Exercise brief:
Whatever appears in the records, retype it exactly, except for the pictures.

Records for the task:
================================

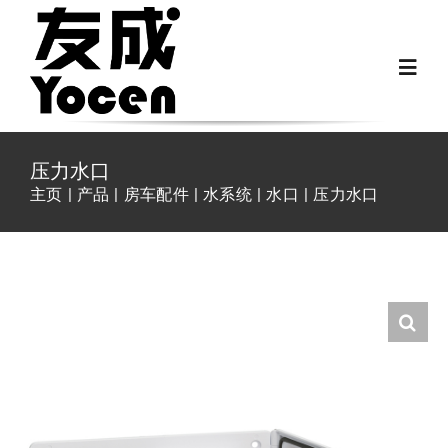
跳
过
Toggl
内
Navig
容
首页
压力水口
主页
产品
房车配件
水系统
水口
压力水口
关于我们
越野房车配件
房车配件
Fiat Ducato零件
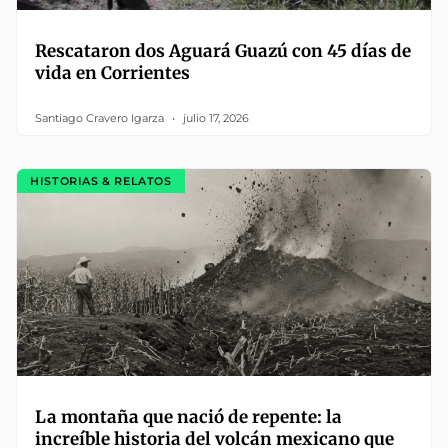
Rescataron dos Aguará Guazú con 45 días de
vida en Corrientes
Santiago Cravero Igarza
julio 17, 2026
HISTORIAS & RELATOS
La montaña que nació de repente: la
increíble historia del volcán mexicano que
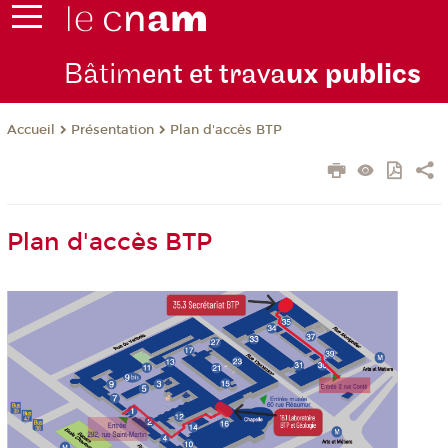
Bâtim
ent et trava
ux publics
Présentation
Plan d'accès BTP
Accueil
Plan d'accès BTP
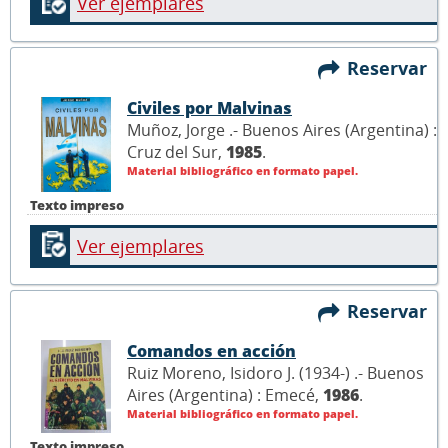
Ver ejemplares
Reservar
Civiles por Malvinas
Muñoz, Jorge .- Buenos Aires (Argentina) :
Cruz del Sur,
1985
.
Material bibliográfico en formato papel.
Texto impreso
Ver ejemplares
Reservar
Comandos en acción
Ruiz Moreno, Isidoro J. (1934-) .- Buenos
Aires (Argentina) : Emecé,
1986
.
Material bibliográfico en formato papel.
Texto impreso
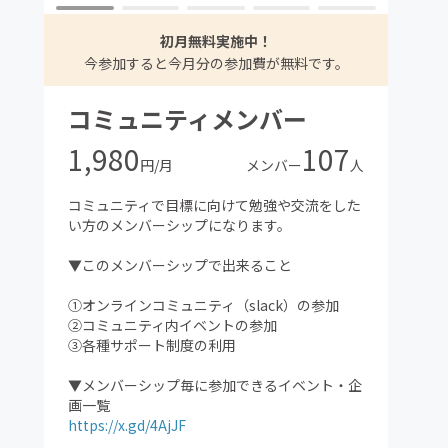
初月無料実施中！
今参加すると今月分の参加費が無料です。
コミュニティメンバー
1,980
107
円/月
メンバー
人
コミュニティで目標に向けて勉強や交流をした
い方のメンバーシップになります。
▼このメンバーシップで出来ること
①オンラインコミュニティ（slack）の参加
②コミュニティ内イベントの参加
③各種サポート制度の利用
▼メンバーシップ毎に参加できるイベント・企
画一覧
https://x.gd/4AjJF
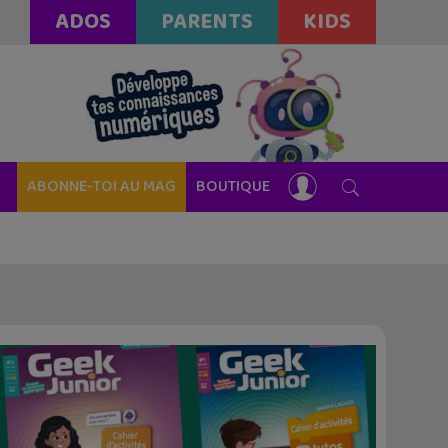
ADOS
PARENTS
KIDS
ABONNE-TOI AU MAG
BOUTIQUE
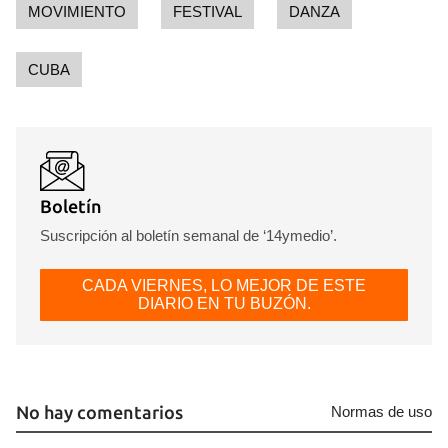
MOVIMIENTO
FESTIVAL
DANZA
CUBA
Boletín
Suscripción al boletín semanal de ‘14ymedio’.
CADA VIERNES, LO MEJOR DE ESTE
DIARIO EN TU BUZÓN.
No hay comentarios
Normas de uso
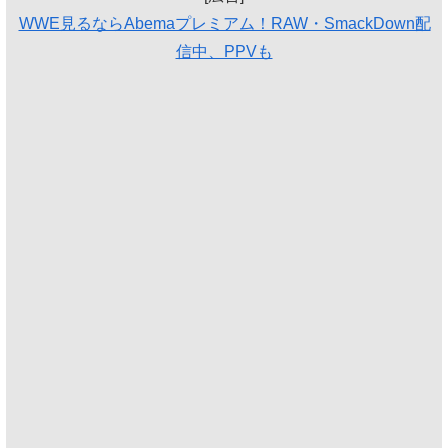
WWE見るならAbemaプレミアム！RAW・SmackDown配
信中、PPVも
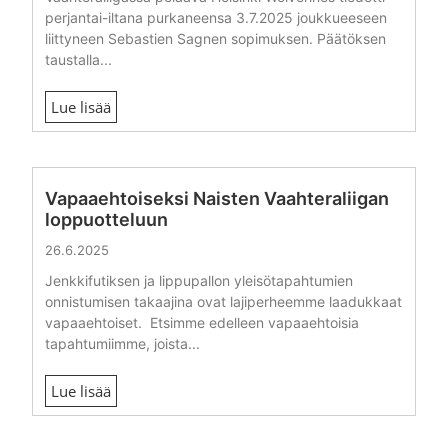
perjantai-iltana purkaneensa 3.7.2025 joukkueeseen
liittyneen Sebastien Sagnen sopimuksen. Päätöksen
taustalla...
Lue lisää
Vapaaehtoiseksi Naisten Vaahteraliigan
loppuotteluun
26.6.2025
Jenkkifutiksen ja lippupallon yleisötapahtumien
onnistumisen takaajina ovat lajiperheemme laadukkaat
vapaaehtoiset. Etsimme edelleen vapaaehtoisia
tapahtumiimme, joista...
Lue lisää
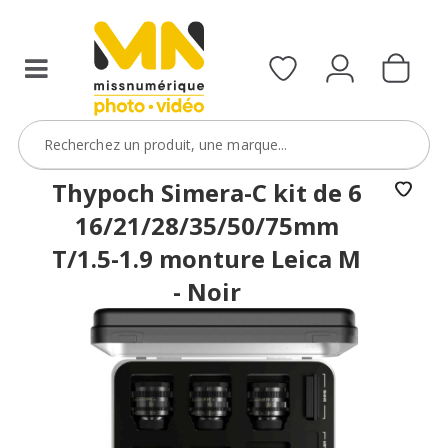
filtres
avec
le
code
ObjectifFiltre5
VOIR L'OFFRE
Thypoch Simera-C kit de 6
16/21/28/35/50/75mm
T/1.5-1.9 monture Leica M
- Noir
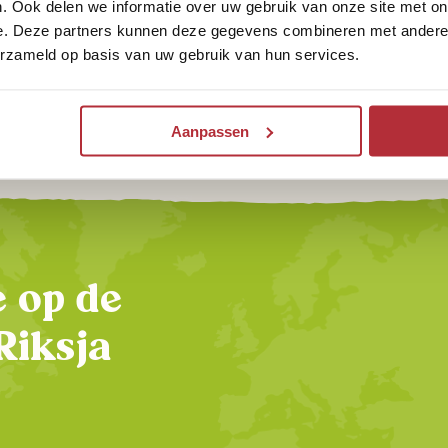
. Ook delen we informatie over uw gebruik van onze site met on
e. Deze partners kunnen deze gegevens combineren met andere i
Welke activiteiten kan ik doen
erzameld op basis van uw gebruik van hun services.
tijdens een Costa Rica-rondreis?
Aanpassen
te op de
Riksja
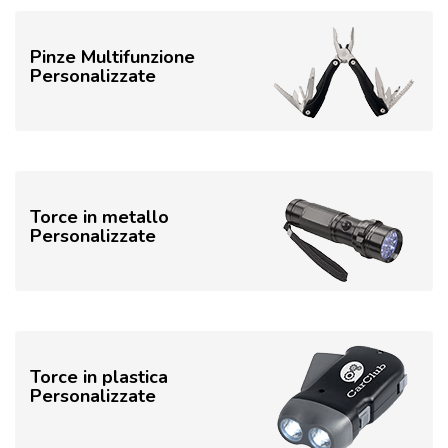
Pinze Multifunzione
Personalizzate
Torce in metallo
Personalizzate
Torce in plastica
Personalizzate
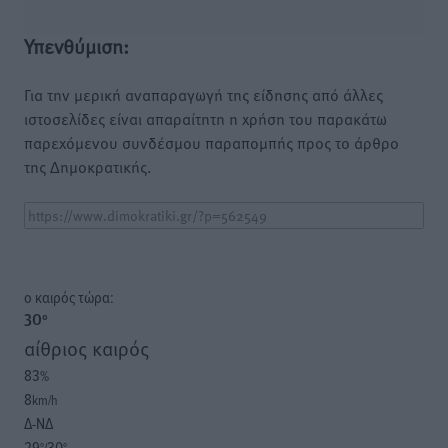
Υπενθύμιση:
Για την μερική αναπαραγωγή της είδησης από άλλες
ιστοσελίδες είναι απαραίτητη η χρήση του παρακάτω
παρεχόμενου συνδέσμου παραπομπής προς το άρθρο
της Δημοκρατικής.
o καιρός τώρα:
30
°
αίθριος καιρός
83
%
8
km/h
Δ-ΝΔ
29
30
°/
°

================================

Task result:
跳
过
Toggl
内
Navig
容
首页
压力水口
主页
产品
房车配件
水系统
水口
压力水口
关于我们
越野房车配件
房车配件
Fiat Ducato零件
Rescataron dos Aguará Guazú con 45 días de
vida en Corrientes
Santiago Cravero Igarza
julio 17, 2026
HISTORIAS & RELATOS
La montaña que nació de repente: la
increíble historia del volcán mexicano que
Bâtim
ent et trava
ux publics
Présentation
Plan d'accès BTP
Accueil
Plan d'accès BTP
Ver ejemplares
Reservar
Civiles por Malvinas
Muñoz, Jorge .- Buenos Aires (Argentina) :
Cruz del Sur,
1985
.
Material bibliográfico en formato papel.
Texto impreso
Ver ejemplares
Reservar
Comandos en acción
Ruiz Moreno, Isidoro J. (1934-) .- Buenos
Aires (Argentina) : Emecé,
1986
.
Material bibliográfico en formato papel.
Texto impreso
初月無料実施中！
今参加すると今月分の参加費が無料です。
コミュニティメンバー
1,980
107
円/月
メンバー
人
コミュニティで目標に向けて勉強や交流をした
い方のメンバーシップになります。
▼このメンバーシップで出来ること
①オンラインコミュニティ（slack）の参加
②コミュニティ内イベントの参加
③各種サポート制度の利用
▼メンバーシップ毎に参加できるイベント・企
画一覧
https://x.gd/4AjJF
ADOS
PARENTS
KIDS
ABONNE-TOI AU MAG
BOUTIQUE
MOVIMIENTO
FESTIVAL
DANZA
CUBA
Boletín
Suscripción al boletín semanal de ‘14ymedio’.
CADA VIERNES, LO MEJOR DE ESTE
DIARIO EN TU BUZÓN.
No hay comentarios
Normas de uso
WWE見るならAbemaプレミアム！RAW・SmackDown配
信中、PPVも
perjantai-iltana purkaneensa 3.7.2025 joukkueeseen
liittyneen Sebastien Sagnen sopimuksen. Päätöksen
taustalla...
Lue lisää
Vapaaehtoiseksi Naisten Vaahteraliigan
loppuotteluun
26.6.2025
Jenkkifutiksen ja lippupallon yleisötapahtumien
onnistumisen takaajina ovat lajiperheemme laadukkaat
vapaaehtoiset. Etsimme edelleen vapaaehtoisia
tapahtumiimme, joista...
Lue lisää
filtres
avec
le
code
ObjectifFiltre5
VOIR L'OFFRE
Thypoch Simera-C kit de 6
16/21/28/35/50/75mm
T/1.5-1.9 monture Leica M
- Noir
. Ook delen we informatie over uw gebruik van onze site met on
e. Deze partners kunnen deze gegevens combineren met andere i
Welke activiteiten kan ik doen
erzameld op basis van uw gebruik van hun services.
tijdens een Costa Rica-rondreis?
Aanpassen
te op de
Riksja
Pinze Multifunzione
Personalizzate
Torce in metallo
Personalizzate
Torce in plastica
Personalizzate
Υπενθύμιση:
Για την μερική αναπαραγωγή της είδησης από άλλες
ιστοσελίδες είναι απαραίτητη η χρήση του παρακάτω
παρεχόμενου συνδέσμου παραπομπής προς το άρθρο
της Δημοκρατικής.
o καιρός τώρα:
30
°
αίθριος καιρός
83
%
8
km/h
Δ-ΝΔ
29
30
°/
°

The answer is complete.